_Assignment_
Write the records out again, exactly.

_Material supplied_
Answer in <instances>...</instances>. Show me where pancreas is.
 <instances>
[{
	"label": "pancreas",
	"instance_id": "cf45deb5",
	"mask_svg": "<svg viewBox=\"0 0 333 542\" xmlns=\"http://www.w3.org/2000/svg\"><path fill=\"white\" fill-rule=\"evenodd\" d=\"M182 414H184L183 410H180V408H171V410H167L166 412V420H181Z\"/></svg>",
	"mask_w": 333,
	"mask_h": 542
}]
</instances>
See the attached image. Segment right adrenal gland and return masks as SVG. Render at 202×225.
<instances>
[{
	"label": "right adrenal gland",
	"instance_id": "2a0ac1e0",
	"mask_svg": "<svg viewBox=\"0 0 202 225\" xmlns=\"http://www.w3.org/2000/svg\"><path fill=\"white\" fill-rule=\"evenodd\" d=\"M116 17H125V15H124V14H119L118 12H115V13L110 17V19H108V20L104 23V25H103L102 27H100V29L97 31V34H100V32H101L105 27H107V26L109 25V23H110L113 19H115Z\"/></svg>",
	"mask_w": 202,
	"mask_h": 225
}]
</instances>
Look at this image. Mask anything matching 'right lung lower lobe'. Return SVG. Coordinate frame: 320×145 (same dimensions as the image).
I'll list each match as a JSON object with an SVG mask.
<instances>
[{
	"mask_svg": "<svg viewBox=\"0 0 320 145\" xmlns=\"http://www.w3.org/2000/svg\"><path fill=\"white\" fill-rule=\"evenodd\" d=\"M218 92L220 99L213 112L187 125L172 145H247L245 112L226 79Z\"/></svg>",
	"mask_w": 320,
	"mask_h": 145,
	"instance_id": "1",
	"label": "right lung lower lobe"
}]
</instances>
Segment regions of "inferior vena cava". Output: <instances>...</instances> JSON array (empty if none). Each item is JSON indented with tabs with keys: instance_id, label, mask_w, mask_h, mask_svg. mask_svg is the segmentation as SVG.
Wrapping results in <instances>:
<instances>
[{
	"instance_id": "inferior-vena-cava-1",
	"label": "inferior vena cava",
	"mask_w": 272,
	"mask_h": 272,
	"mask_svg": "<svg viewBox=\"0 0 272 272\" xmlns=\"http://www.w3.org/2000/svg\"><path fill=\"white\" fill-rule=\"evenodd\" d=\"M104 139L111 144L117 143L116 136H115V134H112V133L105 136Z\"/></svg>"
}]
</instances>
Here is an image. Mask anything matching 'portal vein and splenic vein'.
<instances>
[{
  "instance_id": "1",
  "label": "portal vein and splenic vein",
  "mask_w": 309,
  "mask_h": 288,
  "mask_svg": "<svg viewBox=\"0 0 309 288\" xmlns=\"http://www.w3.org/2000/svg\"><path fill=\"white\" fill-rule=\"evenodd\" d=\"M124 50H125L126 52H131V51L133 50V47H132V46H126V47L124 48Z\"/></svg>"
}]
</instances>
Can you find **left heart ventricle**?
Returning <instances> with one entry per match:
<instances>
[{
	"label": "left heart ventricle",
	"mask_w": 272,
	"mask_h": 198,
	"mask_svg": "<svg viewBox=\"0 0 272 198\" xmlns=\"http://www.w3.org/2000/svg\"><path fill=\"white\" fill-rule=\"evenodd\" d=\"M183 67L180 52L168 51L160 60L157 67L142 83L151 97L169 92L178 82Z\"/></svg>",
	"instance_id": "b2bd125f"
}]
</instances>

_Written solution_
Answer in <instances>...</instances>. Show me where pancreas is.
 <instances>
[{
	"label": "pancreas",
	"instance_id": "cf45deb5",
	"mask_svg": "<svg viewBox=\"0 0 333 542\" xmlns=\"http://www.w3.org/2000/svg\"><path fill=\"white\" fill-rule=\"evenodd\" d=\"M182 414H184L183 410H180V408H171V410H167L166 412V420H181Z\"/></svg>",
	"mask_w": 333,
	"mask_h": 542
}]
</instances>
See the attached image. Segment right adrenal gland and return masks as SVG. Render at 202×225.
<instances>
[{
	"label": "right adrenal gland",
	"instance_id": "2a0ac1e0",
	"mask_svg": "<svg viewBox=\"0 0 202 225\" xmlns=\"http://www.w3.org/2000/svg\"><path fill=\"white\" fill-rule=\"evenodd\" d=\"M116 17H125V15H124V14H119L118 12H115V13L110 17V19H108V20L104 23V25H103L102 27H100V29L97 31V34H100V32H101L105 27H107V26L109 25V23H110L113 19H115Z\"/></svg>",
	"mask_w": 202,
	"mask_h": 225
}]
</instances>
Look at this image. Mask anything matching 'right lung lower lobe'. Return SVG. Coordinate frame: 320×145 (same dimensions as the image).
I'll list each match as a JSON object with an SVG mask.
<instances>
[{
	"mask_svg": "<svg viewBox=\"0 0 320 145\" xmlns=\"http://www.w3.org/2000/svg\"><path fill=\"white\" fill-rule=\"evenodd\" d=\"M218 92L220 99L213 112L187 125L172 145H247L245 112L226 79Z\"/></svg>",
	"mask_w": 320,
	"mask_h": 145,
	"instance_id": "1",
	"label": "right lung lower lobe"
}]
</instances>
Segment regions of "inferior vena cava". Output: <instances>...</instances> JSON array (empty if none). Each item is JSON indented with tabs with keys: instance_id, label, mask_w, mask_h, mask_svg. mask_svg is the segmentation as SVG.
Wrapping results in <instances>:
<instances>
[{
	"instance_id": "inferior-vena-cava-1",
	"label": "inferior vena cava",
	"mask_w": 272,
	"mask_h": 272,
	"mask_svg": "<svg viewBox=\"0 0 272 272\" xmlns=\"http://www.w3.org/2000/svg\"><path fill=\"white\" fill-rule=\"evenodd\" d=\"M104 139L111 144L117 143L116 136H115V134H112V133L105 136Z\"/></svg>"
}]
</instances>
Here is an image. Mask anything matching 'portal vein and splenic vein'.
<instances>
[{
  "instance_id": "1",
  "label": "portal vein and splenic vein",
  "mask_w": 309,
  "mask_h": 288,
  "mask_svg": "<svg viewBox=\"0 0 309 288\" xmlns=\"http://www.w3.org/2000/svg\"><path fill=\"white\" fill-rule=\"evenodd\" d=\"M124 50H125L126 52H131V51L133 50V47H132V46H126V47L124 48Z\"/></svg>"
}]
</instances>
Can you find **left heart ventricle**?
Returning <instances> with one entry per match:
<instances>
[{
	"label": "left heart ventricle",
	"mask_w": 272,
	"mask_h": 198,
	"mask_svg": "<svg viewBox=\"0 0 272 198\" xmlns=\"http://www.w3.org/2000/svg\"><path fill=\"white\" fill-rule=\"evenodd\" d=\"M183 67L180 52L168 51L160 60L157 67L142 83L151 97L169 92L178 82Z\"/></svg>",
	"instance_id": "b2bd125f"
}]
</instances>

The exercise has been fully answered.